Notes sur la scénographie
Mise en scène de référence, celle de Stéphane Braunschweig, créée au Théâtre national de Strasbourg en 2008, dont l’exceptionnelle scénographie est notamment restée dans les mémoires, cette maison moderne et austère dont le sol semble s’affaisser au cours de la représentation pour découvrir des murs lépreux, une « maison-prison qui devient peu à peu cauchemardesque » et qui donne « la sensation qu’on est de plus en plus enfermé dans le rapport subjectif au monde, qu’on est dans la prison des affects et des rapports intimes, familiaux, et qu’on ne ferait que s’y enfoncer si, finalement, il n’y avait pas du dehors » (Benhamou, 2012, p. 184).
Une scénographie peut-elle à elle seule révéler les névroses d’un personnage, le refoulement de ses désirs, voire les failles de toute une famille ? En montrant que le vaste salon blanc d’Orgon repose sur des fondements pourris qui en font bientôt un cachot aux murs lépreux, en dévoilant de manière spectaculaire la situation d’enfermement et de frustration dans laquelle les membres de la famille se trouvent pris, et en inventant une descente aux enfers résolument concrète, Stéphane Braunschweig en fait la démonstration éclatante.
La scénographie représente la maison d’Orgon.
L’atmosphère est à la fois moderne et monastique. Quelques éléments high-tech
dans un espace qui évoque un couvent ou une prison. Dès le début, on doit
sentir une atmosphère de frustration, et par conséquent de désirs secrets ou
clandestins.
Le sol est un plancher trapézoïdal, en perspective selon les lignes de fuite
des murs latéraux ; son aspect est « pauvre », comme
un plancher qu’on pourrait trouver dans une église ou un couvent :
planches de bois gris clair, aucun cirage.
Les murs, blancs, plâtreux, s’élèvent à 5 m, et tout l’espace est
recouvert d’un plafond blanc.
Dans la partie haute, une rangée de petites fenêtres avec des grilles permet à
la lumière extérieure de rentrer dans la pièce. En revanche, personne ne peut
regarder par les fenêtres, donc le monde extérieur est en quelque sorte
condamné, tandis que le « ciel » pèse sur tous.

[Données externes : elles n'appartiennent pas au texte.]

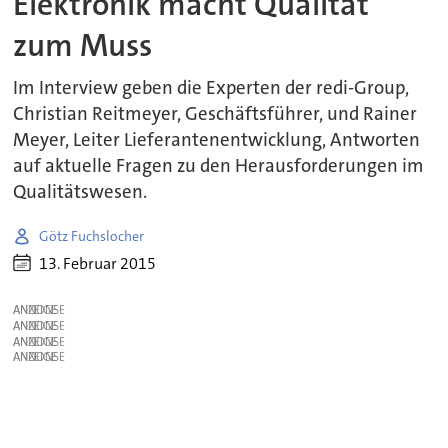
Elektronik macht Qualität
zum Muss
Im Interview geben die Experten der redi-Group,
Christian Reitmeyer, Geschäftsführer, und Rainer
Meyer, Leiter Lieferantenentwicklung, Antworten
auf aktuelle Fragen zu den Herausforderungen im
Qualitätswesen.
Götz Fuchslocher
13. Februar 2015
ANZEIGE
ANZEIGE
ANZEIGE
ANZEIGE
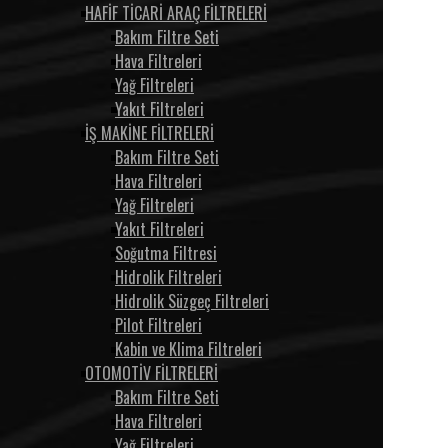
HAFİF TİCARİ ARAÇ FİLTRELERİ
Bakım Filtre Seti
Hava Filtreleri
Yağ Filtreleri
Yakıt Filtreleri
İŞ MAKİNE FİLTRELERİ
Bakım Filtre Seti
Hava Filtreleri
Yağ Filtreleri
Yakıt Filtreleri
Soğutma Filtresi
Hidrolik Filtreleri
Hidrolik Süzgeç Filtreleri
Pilot Filtreleri
Kabin ve Klima Filtreleri
OTOMOTİV FİLTRELERİ
Bakım Filtre Seti
Hava Filtreleri
Yağ Filtreleri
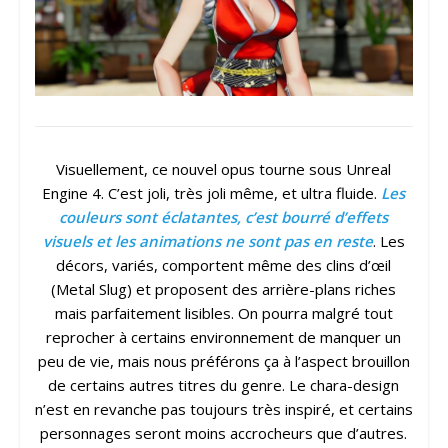
Visuellement, ce nouvel opus tourne sous Unreal
Engine 4. C’est joli, très joli même, et ultra fluide.
Les
couleurs sont éclatantes, c’est bourré d’effets
visuels et les animations ne sont pas en reste
. Les
décors, variés, comportent même des clins d’œil
(Metal Slug) et proposent des arrière-plans riches
mais parfaitement lisibles. On pourra malgré tout
reprocher à certains environnement de manquer un
peu de vie, mais nous préférons ça à l’aspect brouillon
de certains autres titres du genre. Le chara-design
n’est en revanche pas toujours très inspiré, et certains
personnages seront moins accrocheurs que d’autres.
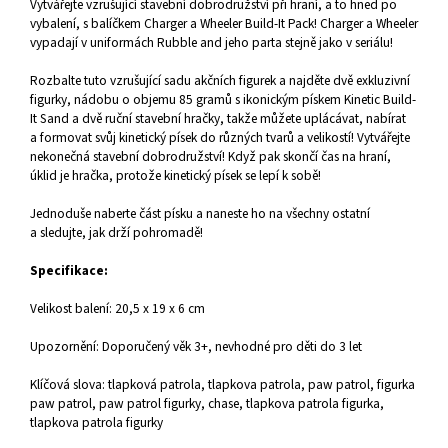
Vytvářejte vzrušující stavební dobrodružství při hraní, a to hned po
vybalení, s balíčkem Charger a Wheeler Build-It Pack! Charger a Wheeler
vypadají v uniformách Rubble and jeho parta stejně jako v seriálu!
Rozbalte tuto vzrušující sadu akčních figurek a najděte dvě exkluzivní
figurky, nádobu o objemu 85 gramů s ikonickým pískem Kinetic Build-
It Sand a dvě ruční stavební hračky, takže můžete uplácávat, nabírat
a formovat svůj kinetický písek do různých tvarů a velikostí! Vytvářejte
nekonečná stavební dobrodružství! Když pak skončí čas na hraní,
úklid je hračka, protože kinetický písek se lepí k sobě!
J
ednoduše naberte část písku a naneste ho na všechny ostatní
a sledujte, jak drží pohromadě!
Specifikace:
Velikost balení: 20,5 x 19 x 6 cm
Upozornění: Doporučený věk 3+, nevhodné pro děti do 3 let
Klíčová slova: tlapková patrola, tlapkova patrola, paw patrol, figurka
paw patrol, paw patrol figurky, chase, tlapkova patrola figurka,
tlapkova patrola figurky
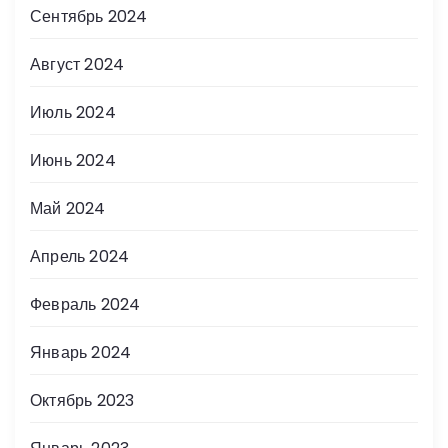
Сентябрь 2024
Август 2024
Июль 2024
Июнь 2024
Май 2024
Апрель 2024
Февраль 2024
Январь 2024
Октябрь 2023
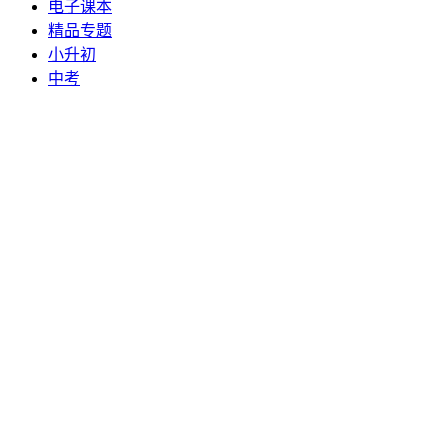
电子课本
精品专题
小升初
中考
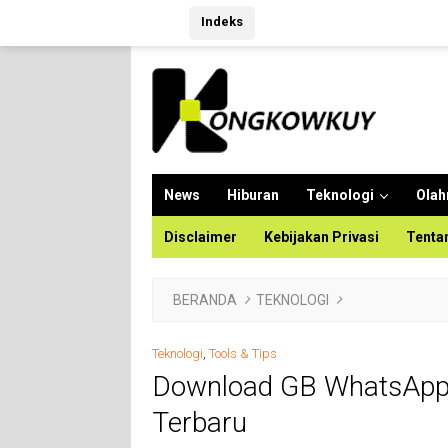
Langsung
Indeks
ke
konten
News
Hiburan
Teknologi
Olah
Disclaimer
Kebijakan Privasi
Tenta
BERANDA
TEKNOLOGI
Teknologi
,
Tools & Tips
Download GB WhatsApp 
Terbaru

Dans la partie basse des murs, deux ouvertures dans les murs latéraux laissent
deviner un couloir qui longe le mur du fond. Dans celui-ci, deux petites portes
en bois comme des portes de cellule sont situées dans la partie Jardin, donnant
accès aux chambres de Marianne et Damis. De l’autre côté, une porte identique
ouvre sur la chambre de Dorine. Dans le mur latéral Cour, une double porte
donne accès à la chambre de Tartuffe. Dans le mur latéral Jardin, une porte à
un seul battant et qu’on devine blindée donne sur l’extérieur.
Sur la partie Cour du mur du fond, accroché comme un tableau, un écran plasma.
Seul meuble au début de l’acte 1, un fauteuil en cuir très confortable et pouvant
tourner sur lui même est placé en face du téléviseur (donc de dos pour nous). A l’acte 3, le fauteuil
en cuir disparaît et laisse la place contre le mur de Cour à une table
recouverte d’une nappe blanche surmontée d’une croix (une sorte d’autel) et à deux
chaises d’église.
Avant la première rencontre de Tartuffe et Elmire, les murs se mettent à monter
d’environ 2 mètres, de sorte qu’on a un peu l’impression d’être descendu à
la cave ou dans une crypte. Les murs sont d’ailleurs plus sales et abîmés dans
leur partie basse. Seul accès dans l’espace à présent, un petit escalier
débouchant par une ouverture dans la paroi du fond, légèrement décalé à Cour.
Toutes les autres portes et couloirs donnent maintenant sur le vide, et les
fenêtres sont encore plus éloignées du sol.
Pendant la fameuse scène de la table, cauchemar d’Orgon, les murs s’élèvent
encore de 2 mètres, l’espace devenant de plus en plus onirique :
cette fois plus aucun accès vers l’extérieur, de sorte qu’au dernier acte toute
la famille a l’air prise au piège entre ces 3 murs très sales et aveugles. On
est comme au fond d’un puits, ou de l’enfer.